[TASK DIRECTIONS] Repeat the data that follows in full. Do not include the pictures.

[SUPPLIED INFORMATION]
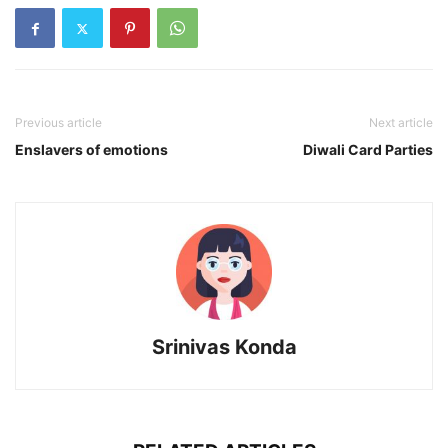
Previous article
Next article
Enslavers of emotions
Diwali Card Parties
Srinivas Konda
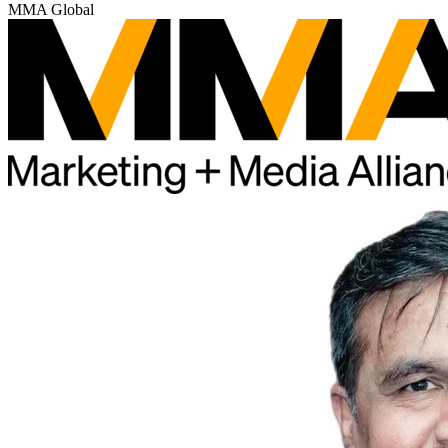
MMA Global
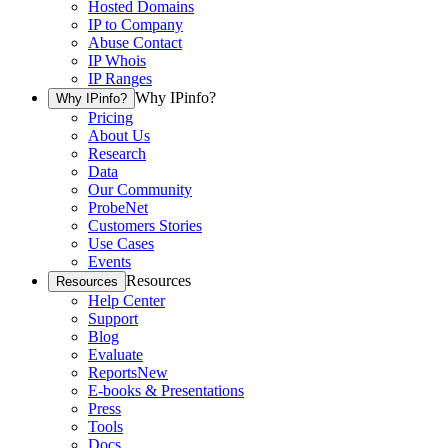
Hosted Domains
IP to Company
Abuse Contact
IP Whois
IP Ranges
Why IPinfo?
Why IPinfo?
Pricing
About Us
Research
Data
Our Community
ProbeNet
Customers Stories
Use Cases
Events
Resources
Resources
Help Center
Support
Blog
Evaluate
Reports
New
E-books & Presentations
Press
Tools
Docs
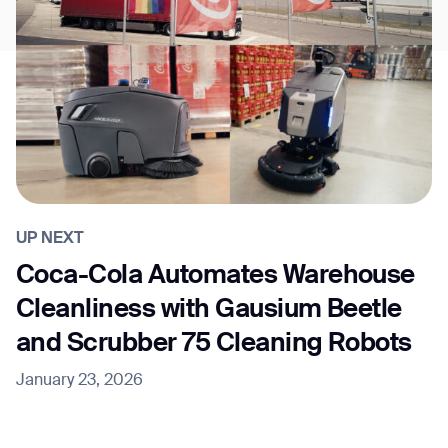
UP NEXT
Coca-Cola Automates Warehouse
Cleanliness with Gausium Beetle
and Scrubber 75 Cleaning Robots
January 23, 2026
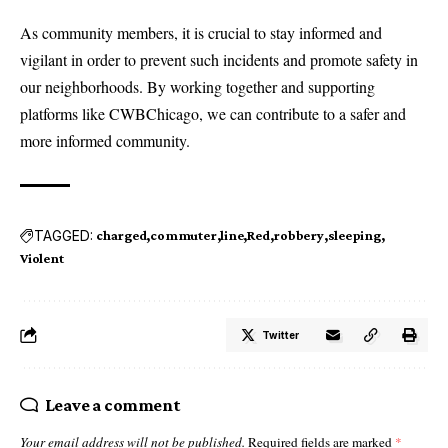
As community members, it is crucial to stay informed and
vigilant in order to prevent such incidents and promote safety in
our neighborhoods. By working together and supporting
platforms like CWBChicago, we can contribute to a safer and
more informed community.
TAGGED:
charged
commuter
line
Red
robbery
sleeping
Violent
Twitter
Leave a comment
Your email address will not be published.
Required fields are marked
*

[RESPONSE BELOW]
Previous article
Next article
Enslavers of emotions
Diwali Card Parties
Srinivas Konda
MMA Global
Hosted Domains
IP to Company
Abuse Contact
IP Whois
IP Ranges
Why IPinfo?
Why IPinfo?
Pricing
About Us
Research
Data
Our Community
ProbeNet
Customers Stories
Use Cases
Events
Resources
Resources
Help Center
Support
Blog
Evaluate
Reports
New
E-books & Presentations
Press
Tools
Docs
UP NEXT
Coca-Cola Automates Warehouse
Cleanliness with Gausium Beetle
and Scrubber 75 Cleaning Robots
January 23, 2026
As community members, it is crucial to stay informed and
vigilant in order to prevent such incidents and promote safety in
our neighborhoods. By working together and supporting
platforms like CWBChicago, we can contribute to a safer and
more informed community.
TAGGED:
charged
commuter
line
Red
robbery
sleeping
Violent
Twitter
Leave a comment
Your email address will not be published.
Required fields are marked
*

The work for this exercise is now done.